Castel-Rajac développa:
– J’ai renoncé à ma première idée, qui consistait à prendre d’assaut la citadelle et à nous emparer de vive force du prisonnier. Cela, pour deux raisons. La première, c’est que, si décidés soyons-nous de vaincre, nous pouvons très bien subir une défaite, et la seconde est que nous nous mettrions en rébellion ouverte et à main armée contre l’autorité royale. Or je ne tiens ni à me placer dans un aussi mauvais cas, ni à y mettre mes amis, même pour la cause la plus noble et la plus juste.
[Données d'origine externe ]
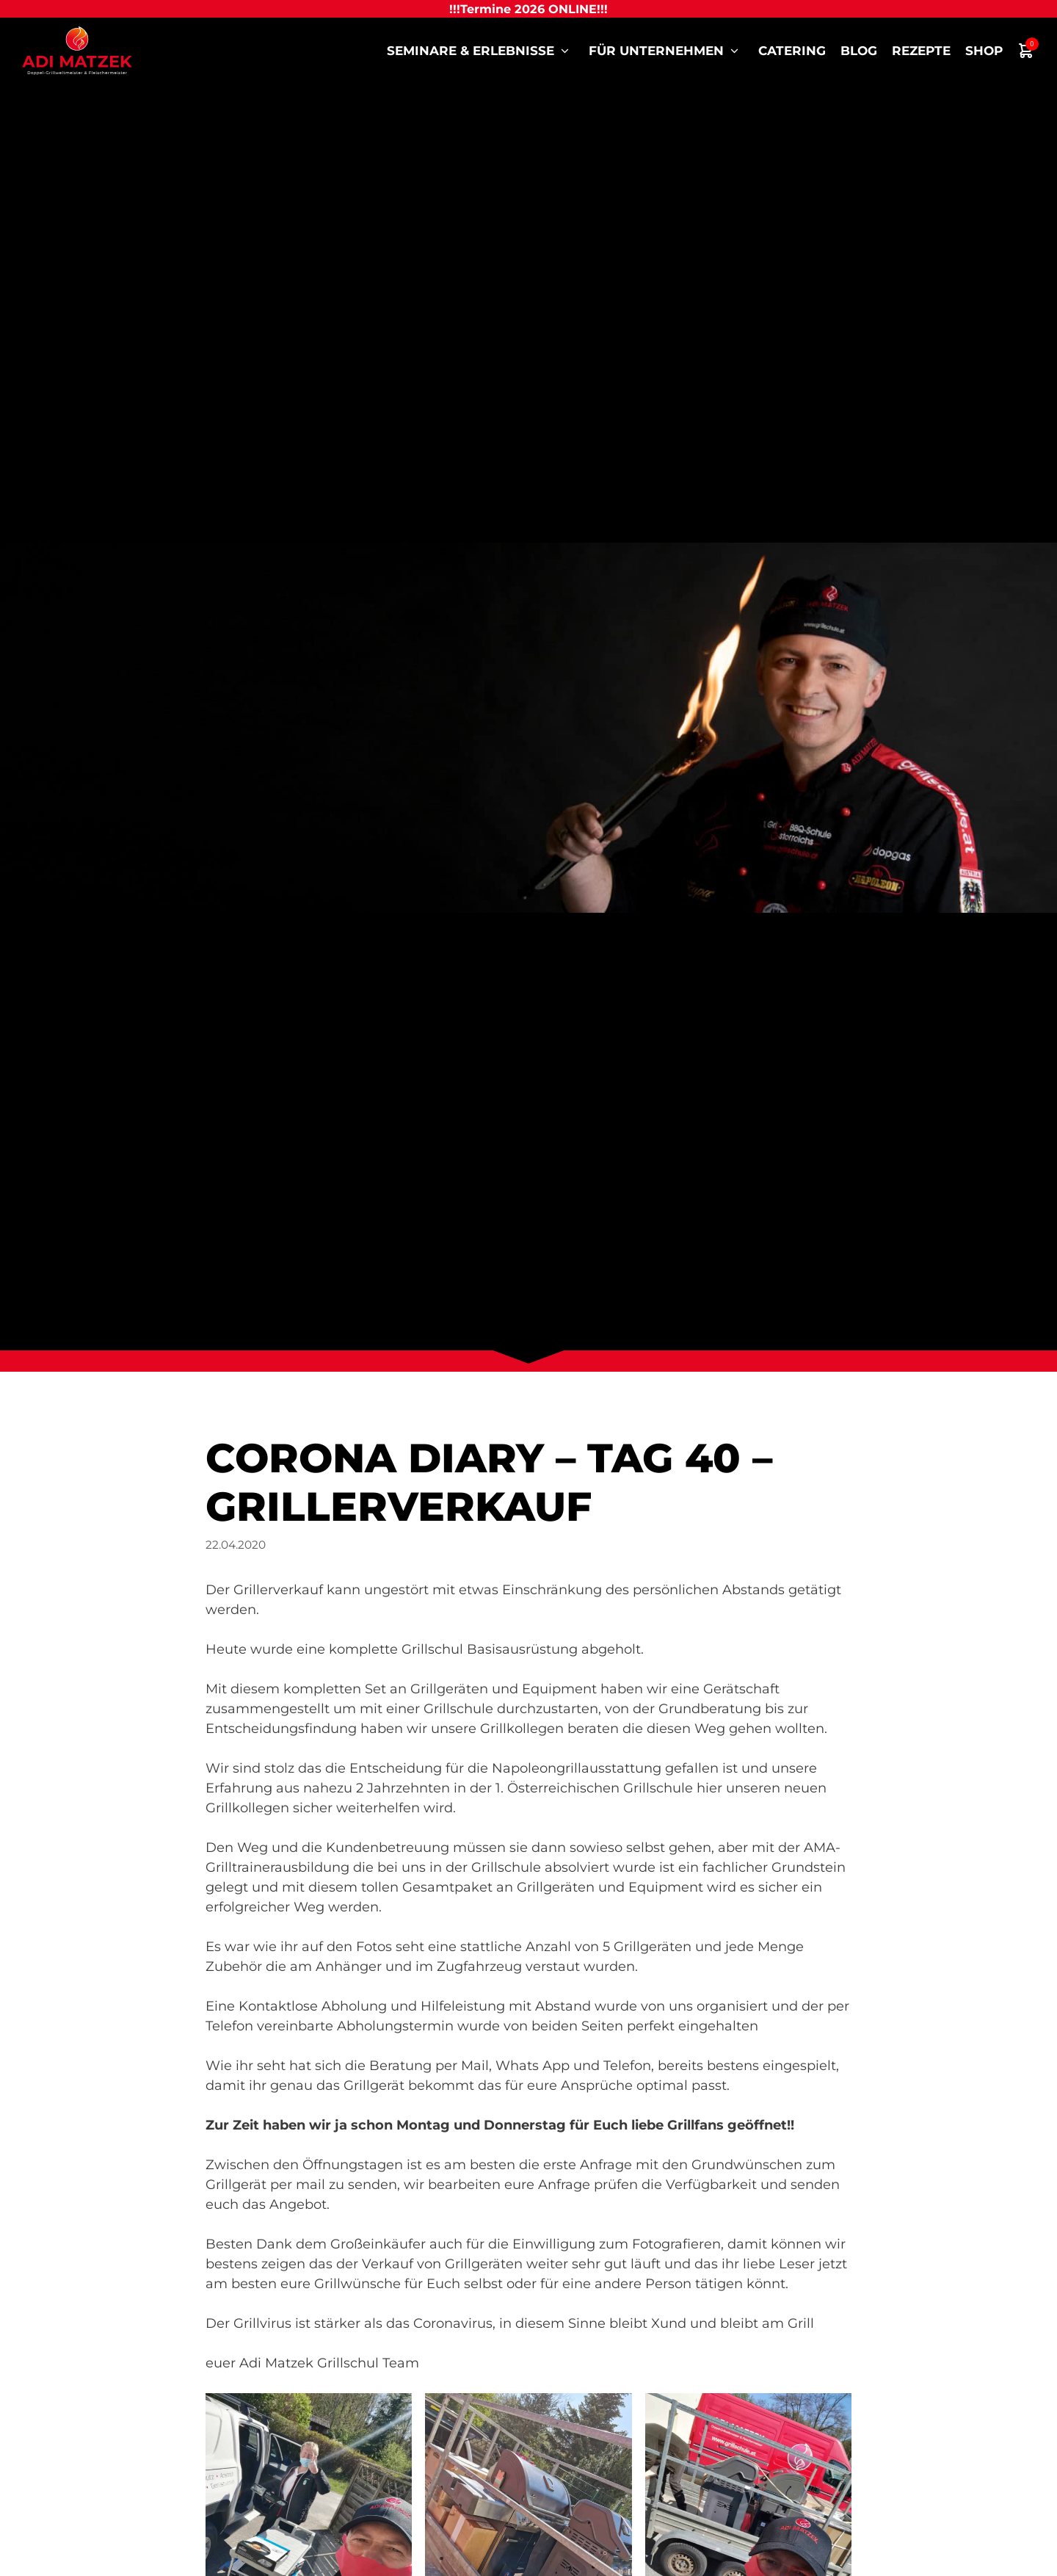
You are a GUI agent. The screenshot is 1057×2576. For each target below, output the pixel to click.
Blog (858, 50)
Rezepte (921, 50)
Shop (984, 50)
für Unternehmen (666, 51)
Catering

» Tous ces gens que tu as recrutés, mon cher Laparède, et que tu as revêtus des uniformes de mousquetaires que nous avions apportés avec nous, vont donc nous attendre ici et nous servir tout simplement d’escorte jusqu’à la frontière italienne, où il a été convenu que nous conduirions notre cher Henry dès sa libération.
» Vous allez vous embarquer avec moi tous les deux et nous allons nous rendre à l’île Sainte-Marguerite.
» Hier, j’ai pu me rendre compte de la façon dont nous avions le plus de chances à pénétrer dans la place et cela nécessitera de la part de nous trois un peu de gymnastique; mais nous avons bon pied, bon œil, bon muscle, bon nerf et surtout bon cœur. Je suis donc tranquille de ce côté, et si, comme je l’espère, notre homme de tout à l’heure exécute fidèlement mes instructions au cours de cette nuit, nous enlèverons Henry au nez de M. le gouverneur.
– Très bien, approuva Assignac, qui eût suivi son intrépide ami les yeux fermés jusqu’au bout du monde.
– Quand partons-nous? demanda Laparède, qui professait une égale confiance envers Gaëtan.
– Dans une heure, répliqua Castel-Rajac. Il faut donner à notre complice le temps de griser les soldats de la garnison et de se faire remettre la clef du cachot par M. de Saint-Mars.
» Maintenant, suivez-moi, j’ai fait préparer par la brave femme qui tient cette auberge un petit souper qui achèvera de nous donner les forces dont nous aurons besoin.